YOUR INSTRUCTIONS: In the listing below, identify each line with the word "Parlamento" and return those lines.

ENTRIES SHOWN:
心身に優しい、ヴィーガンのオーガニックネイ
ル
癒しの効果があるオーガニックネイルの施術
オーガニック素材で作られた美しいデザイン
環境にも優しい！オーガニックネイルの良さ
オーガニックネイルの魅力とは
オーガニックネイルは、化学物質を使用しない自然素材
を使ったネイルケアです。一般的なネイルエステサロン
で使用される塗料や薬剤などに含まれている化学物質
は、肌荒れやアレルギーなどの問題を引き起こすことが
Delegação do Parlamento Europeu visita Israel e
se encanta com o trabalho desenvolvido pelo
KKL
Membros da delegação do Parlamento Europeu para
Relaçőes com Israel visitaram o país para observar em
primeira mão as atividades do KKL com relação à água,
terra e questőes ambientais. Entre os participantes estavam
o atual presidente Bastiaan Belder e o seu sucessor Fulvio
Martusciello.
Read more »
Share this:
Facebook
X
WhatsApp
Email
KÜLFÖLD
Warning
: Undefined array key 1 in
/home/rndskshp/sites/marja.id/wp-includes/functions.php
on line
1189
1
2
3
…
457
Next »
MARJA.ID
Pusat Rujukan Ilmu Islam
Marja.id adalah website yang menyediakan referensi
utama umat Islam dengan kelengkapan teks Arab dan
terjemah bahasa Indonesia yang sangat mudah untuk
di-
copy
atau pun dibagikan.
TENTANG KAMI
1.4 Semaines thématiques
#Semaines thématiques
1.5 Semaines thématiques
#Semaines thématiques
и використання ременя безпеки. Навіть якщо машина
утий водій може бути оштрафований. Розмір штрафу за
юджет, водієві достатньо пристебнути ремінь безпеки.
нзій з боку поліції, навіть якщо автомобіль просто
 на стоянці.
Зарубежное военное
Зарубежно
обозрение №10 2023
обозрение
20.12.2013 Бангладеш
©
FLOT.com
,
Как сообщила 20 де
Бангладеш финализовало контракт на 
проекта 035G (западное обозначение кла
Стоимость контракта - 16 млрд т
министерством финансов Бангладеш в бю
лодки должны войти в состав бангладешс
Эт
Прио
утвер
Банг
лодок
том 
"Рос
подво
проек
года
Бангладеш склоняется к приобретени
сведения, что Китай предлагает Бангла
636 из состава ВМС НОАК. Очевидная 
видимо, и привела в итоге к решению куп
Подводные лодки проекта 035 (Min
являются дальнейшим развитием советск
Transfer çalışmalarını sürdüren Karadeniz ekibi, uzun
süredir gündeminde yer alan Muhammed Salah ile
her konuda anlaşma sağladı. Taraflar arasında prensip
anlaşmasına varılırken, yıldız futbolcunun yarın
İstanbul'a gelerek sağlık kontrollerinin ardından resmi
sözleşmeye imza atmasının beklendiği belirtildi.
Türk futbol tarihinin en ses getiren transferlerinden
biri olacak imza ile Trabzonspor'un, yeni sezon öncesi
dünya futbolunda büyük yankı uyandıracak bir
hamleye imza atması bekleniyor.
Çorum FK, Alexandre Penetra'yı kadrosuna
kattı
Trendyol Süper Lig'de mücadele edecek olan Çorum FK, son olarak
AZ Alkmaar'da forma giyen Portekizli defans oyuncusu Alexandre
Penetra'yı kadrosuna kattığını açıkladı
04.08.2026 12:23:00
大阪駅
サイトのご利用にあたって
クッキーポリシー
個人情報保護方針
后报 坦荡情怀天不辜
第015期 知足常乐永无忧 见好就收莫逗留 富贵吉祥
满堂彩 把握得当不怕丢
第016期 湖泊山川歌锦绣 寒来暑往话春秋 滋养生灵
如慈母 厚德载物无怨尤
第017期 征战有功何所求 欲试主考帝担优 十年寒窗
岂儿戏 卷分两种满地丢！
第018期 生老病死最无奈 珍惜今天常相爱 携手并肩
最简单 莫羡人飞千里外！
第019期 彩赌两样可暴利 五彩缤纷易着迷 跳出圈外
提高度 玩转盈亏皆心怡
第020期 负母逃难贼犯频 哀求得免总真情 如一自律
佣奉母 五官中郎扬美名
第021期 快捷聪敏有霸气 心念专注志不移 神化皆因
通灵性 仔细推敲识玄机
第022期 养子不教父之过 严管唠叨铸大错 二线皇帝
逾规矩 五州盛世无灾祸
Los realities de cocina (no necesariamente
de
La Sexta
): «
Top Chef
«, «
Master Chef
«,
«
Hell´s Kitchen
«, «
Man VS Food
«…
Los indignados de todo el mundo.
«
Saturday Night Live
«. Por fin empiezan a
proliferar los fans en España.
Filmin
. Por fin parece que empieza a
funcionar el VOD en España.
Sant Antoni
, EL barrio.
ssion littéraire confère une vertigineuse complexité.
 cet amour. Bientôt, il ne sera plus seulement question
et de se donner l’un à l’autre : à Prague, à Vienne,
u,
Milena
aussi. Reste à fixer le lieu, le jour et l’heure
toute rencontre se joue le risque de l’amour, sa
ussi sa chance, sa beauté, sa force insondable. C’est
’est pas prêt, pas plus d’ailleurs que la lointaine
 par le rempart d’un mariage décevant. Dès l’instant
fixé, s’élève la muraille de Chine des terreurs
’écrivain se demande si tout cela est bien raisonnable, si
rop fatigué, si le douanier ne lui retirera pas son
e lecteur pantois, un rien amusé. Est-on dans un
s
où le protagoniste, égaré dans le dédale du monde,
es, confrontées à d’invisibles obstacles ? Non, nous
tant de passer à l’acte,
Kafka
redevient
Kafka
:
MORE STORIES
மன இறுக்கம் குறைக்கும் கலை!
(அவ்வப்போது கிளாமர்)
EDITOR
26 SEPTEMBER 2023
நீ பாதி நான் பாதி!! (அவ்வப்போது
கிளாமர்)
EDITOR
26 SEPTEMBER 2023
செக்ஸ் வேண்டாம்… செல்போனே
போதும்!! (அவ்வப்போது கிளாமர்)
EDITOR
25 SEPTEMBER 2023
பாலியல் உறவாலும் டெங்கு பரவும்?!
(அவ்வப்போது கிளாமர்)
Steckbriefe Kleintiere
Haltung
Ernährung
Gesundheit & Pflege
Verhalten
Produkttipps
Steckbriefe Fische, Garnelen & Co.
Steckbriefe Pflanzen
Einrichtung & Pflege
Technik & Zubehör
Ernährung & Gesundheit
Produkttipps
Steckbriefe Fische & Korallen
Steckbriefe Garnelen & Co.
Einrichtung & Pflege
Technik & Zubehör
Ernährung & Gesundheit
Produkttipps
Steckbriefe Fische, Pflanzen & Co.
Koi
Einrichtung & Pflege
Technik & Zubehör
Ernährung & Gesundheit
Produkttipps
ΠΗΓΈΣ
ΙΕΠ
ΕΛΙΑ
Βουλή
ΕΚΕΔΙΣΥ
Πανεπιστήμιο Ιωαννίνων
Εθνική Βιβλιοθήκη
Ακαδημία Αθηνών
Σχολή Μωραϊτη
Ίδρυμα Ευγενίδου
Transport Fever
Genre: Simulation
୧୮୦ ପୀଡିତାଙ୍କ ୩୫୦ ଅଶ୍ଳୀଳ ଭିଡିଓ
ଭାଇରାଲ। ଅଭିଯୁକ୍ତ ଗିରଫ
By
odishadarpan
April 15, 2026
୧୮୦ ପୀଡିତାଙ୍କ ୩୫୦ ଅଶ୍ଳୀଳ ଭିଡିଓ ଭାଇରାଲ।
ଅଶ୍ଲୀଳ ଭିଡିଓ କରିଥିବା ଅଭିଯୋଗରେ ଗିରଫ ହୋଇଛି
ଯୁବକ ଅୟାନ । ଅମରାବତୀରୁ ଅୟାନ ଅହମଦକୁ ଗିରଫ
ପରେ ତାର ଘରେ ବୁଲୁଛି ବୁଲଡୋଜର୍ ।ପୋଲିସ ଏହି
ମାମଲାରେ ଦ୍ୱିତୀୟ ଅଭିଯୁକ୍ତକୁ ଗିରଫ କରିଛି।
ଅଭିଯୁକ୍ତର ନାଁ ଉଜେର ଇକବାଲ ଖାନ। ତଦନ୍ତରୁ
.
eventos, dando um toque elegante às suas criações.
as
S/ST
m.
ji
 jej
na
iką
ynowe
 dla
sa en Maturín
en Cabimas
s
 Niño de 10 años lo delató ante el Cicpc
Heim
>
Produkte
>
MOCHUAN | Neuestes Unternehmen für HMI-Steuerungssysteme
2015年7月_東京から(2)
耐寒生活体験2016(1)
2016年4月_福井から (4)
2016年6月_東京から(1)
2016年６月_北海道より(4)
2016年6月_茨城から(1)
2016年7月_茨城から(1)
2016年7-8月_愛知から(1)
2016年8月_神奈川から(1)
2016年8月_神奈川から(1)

EXPECTED OUTPUT:
Delegação do Parlamento Europeu visita Israel e
Membros da delegação do Parlamento Europeu para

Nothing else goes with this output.